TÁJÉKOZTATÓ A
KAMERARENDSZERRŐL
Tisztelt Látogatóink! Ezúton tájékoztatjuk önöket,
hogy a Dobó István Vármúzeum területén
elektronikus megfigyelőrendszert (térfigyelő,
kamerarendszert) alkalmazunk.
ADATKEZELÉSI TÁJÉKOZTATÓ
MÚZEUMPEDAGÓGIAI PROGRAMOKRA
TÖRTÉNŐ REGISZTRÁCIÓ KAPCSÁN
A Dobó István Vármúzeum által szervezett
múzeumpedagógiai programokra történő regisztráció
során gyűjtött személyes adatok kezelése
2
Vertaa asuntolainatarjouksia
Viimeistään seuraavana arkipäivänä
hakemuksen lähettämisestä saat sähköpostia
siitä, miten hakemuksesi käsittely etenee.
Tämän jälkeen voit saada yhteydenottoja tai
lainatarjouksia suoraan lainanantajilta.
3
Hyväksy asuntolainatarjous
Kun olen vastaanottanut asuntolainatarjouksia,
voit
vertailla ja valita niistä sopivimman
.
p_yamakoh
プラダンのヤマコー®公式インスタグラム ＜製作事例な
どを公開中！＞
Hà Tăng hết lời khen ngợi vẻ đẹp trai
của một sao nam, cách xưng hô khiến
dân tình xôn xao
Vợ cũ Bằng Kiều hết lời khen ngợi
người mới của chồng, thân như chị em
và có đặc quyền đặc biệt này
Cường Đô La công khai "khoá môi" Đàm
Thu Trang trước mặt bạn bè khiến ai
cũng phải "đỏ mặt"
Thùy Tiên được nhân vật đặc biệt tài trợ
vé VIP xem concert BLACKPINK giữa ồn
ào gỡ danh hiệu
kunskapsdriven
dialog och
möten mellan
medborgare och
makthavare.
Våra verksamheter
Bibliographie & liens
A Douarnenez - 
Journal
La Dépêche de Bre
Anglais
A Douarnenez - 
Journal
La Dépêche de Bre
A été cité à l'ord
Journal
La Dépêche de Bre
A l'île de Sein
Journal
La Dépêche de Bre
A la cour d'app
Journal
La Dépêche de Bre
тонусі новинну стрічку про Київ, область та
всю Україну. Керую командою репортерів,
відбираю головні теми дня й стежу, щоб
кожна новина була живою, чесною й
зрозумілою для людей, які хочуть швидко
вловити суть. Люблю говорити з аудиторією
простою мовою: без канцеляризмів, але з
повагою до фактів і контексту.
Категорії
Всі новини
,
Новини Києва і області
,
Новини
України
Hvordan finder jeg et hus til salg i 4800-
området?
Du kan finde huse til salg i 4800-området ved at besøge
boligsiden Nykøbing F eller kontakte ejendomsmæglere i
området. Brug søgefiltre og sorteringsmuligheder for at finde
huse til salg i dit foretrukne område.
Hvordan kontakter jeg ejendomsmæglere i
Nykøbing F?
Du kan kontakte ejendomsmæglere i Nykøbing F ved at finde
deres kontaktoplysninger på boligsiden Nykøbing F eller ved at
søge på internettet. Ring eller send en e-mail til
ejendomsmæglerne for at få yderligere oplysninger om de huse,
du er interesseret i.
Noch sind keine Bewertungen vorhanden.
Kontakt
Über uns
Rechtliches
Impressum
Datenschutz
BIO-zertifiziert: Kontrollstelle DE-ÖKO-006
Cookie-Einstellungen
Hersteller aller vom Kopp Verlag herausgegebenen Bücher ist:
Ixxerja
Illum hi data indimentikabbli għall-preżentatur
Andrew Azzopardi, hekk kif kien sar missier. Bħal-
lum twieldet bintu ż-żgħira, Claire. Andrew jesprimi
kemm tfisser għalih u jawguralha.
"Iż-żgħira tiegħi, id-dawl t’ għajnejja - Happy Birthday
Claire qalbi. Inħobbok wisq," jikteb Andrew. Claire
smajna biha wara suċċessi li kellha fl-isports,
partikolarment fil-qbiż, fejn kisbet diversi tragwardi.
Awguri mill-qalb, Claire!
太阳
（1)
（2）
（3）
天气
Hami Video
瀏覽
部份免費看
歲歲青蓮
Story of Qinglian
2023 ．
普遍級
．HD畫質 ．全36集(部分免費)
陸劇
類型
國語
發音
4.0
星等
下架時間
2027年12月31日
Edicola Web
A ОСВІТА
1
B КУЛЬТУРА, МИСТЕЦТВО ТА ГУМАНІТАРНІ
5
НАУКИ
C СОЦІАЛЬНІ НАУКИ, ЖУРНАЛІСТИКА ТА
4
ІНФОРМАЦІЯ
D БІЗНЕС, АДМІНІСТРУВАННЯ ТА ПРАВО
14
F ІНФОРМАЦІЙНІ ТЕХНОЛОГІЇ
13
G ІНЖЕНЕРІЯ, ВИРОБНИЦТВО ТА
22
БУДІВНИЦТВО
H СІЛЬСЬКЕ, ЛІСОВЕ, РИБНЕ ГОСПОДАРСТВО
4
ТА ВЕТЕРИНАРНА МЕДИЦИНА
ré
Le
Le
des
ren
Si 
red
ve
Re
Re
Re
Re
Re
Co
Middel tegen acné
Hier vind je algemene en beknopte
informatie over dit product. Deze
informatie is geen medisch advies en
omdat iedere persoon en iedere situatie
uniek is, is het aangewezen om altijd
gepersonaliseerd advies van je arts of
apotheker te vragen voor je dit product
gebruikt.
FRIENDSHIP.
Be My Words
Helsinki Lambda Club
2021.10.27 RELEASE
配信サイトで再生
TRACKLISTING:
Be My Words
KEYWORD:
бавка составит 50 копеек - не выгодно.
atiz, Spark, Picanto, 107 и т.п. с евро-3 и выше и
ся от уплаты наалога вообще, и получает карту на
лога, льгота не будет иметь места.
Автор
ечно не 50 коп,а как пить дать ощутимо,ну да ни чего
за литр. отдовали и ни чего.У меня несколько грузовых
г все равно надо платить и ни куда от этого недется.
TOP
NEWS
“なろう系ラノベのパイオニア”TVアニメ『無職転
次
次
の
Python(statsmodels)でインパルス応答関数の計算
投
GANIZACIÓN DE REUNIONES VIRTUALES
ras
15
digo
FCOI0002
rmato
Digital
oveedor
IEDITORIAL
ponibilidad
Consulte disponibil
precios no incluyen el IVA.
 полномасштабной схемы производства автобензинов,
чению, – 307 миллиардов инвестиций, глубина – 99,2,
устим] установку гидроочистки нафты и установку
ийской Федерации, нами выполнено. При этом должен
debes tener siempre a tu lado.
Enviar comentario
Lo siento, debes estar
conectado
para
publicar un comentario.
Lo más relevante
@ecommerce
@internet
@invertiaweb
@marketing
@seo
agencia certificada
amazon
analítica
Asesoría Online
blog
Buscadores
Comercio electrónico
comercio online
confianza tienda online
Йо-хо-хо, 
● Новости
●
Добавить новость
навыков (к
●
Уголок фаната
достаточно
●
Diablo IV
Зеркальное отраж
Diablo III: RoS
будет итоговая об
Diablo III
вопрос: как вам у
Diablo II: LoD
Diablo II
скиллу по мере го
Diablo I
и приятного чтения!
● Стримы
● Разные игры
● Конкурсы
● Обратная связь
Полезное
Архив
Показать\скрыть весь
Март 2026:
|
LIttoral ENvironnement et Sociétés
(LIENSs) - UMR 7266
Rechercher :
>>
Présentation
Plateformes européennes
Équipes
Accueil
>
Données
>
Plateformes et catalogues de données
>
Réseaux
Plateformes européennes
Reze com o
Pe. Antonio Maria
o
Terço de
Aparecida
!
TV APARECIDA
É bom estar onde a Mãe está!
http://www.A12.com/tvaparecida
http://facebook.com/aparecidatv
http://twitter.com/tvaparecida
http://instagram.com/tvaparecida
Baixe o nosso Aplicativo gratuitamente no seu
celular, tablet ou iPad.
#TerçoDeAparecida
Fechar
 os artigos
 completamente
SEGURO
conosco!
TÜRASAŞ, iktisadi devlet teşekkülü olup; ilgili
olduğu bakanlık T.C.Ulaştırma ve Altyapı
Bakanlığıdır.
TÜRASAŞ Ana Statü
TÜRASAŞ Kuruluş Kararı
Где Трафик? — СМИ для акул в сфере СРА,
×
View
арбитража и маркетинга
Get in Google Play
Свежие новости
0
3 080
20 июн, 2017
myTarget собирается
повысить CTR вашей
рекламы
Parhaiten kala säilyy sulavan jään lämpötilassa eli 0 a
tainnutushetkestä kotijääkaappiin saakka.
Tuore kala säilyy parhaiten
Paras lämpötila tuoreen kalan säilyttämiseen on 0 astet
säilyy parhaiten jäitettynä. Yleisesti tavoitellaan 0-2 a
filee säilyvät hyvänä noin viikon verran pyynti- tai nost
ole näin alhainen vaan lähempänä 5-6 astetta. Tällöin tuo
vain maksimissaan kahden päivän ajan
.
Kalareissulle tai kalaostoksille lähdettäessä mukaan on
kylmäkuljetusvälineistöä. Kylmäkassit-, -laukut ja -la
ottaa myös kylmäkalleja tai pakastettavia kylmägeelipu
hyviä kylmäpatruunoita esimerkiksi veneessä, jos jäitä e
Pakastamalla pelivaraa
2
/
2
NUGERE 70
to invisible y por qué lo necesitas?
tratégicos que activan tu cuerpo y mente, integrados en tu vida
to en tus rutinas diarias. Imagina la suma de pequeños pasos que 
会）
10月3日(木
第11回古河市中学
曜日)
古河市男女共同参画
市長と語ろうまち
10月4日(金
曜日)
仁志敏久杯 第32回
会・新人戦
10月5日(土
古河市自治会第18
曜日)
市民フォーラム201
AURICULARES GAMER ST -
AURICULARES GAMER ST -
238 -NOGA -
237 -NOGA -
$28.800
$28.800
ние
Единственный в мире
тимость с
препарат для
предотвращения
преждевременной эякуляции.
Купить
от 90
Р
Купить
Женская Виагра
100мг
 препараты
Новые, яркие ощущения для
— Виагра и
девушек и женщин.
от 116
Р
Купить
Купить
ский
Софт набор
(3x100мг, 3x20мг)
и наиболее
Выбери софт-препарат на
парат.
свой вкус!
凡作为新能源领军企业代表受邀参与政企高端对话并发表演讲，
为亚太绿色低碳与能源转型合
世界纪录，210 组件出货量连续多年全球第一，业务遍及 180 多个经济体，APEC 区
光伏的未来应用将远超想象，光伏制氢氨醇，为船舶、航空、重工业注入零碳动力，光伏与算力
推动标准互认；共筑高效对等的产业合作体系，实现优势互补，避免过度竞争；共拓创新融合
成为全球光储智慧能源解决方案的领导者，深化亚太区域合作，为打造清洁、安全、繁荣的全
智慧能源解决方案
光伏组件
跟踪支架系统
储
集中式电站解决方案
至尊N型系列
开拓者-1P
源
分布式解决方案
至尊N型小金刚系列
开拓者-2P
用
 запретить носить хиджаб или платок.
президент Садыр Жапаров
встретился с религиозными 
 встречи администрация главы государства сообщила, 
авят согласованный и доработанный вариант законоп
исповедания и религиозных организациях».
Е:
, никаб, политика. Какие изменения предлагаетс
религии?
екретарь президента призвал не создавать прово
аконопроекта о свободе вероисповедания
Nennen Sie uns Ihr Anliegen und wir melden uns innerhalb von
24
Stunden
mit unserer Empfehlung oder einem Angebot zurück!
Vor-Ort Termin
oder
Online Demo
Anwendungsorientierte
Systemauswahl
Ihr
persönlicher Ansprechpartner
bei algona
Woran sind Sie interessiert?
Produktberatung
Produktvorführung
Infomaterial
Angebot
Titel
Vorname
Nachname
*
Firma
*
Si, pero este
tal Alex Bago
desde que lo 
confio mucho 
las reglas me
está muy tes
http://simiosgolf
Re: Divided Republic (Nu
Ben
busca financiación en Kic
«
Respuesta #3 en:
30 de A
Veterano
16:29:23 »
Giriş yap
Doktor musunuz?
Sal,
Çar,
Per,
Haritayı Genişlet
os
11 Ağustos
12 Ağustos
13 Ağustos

▶ _Task to carry out_
Please copy the lines in the records above between the one holding "Hà Tăng hết lời khen ngợi vẻ đẹp trai" and the one holding "Hvordan finder jeg", inclusive, exactly and with no other line.

▶ _Answer for the task_
Hà Tăng hết lời khen ngợi vẻ đẹp trai
của một sao nam, cách xưng hô khiến
dân tình xôn xao
Vợ cũ Bằng Kiều hết lời khen ngợi
người mới của chồng, thân như chị em
và có đặc quyền đặc biệt này
Cường Đô La công khai "khoá môi" Đàm
Thu Trang trước mặt bạn bè khiến ai
cũng phải "đỏ mặt"
Thùy Tiên được nhân vật đặc biệt tài trợ
vé VIP xem concert BLACKPINK giữa ồn
ào gỡ danh hiệu
kunskapsdriven
dialog och
möten mellan
medborgare och
makthavare.
Våra verksamheter
Bibliographie & liens
A Douarnenez - 
Journal
La Dépêche de Bre
Anglais
A Douarnenez - 
Journal
La Dépêche de Bre
A été cité à l'ord
Journal
La Dépêche de Bre
A l'île de Sein
Journal
La Dépêche de Bre
A la cour d'app
Journal
La Dépêche de Bre
тонусі новинну стрічку про Київ, область та
всю Україну. Керую командою репортерів,
відбираю головні теми дня й стежу, щоб
кожна новина була живою, чесною й
зрозумілою для людей, які хочуть швидко
вловити суть. Люблю говорити з аудиторією
простою мовою: без канцеляризмів, але з
повагою до фактів і контексту.
Категорії
Всі новини
,
Новини Києва і області
,
Новини
України
Hvordan finder jeg et hus til salg i 4800-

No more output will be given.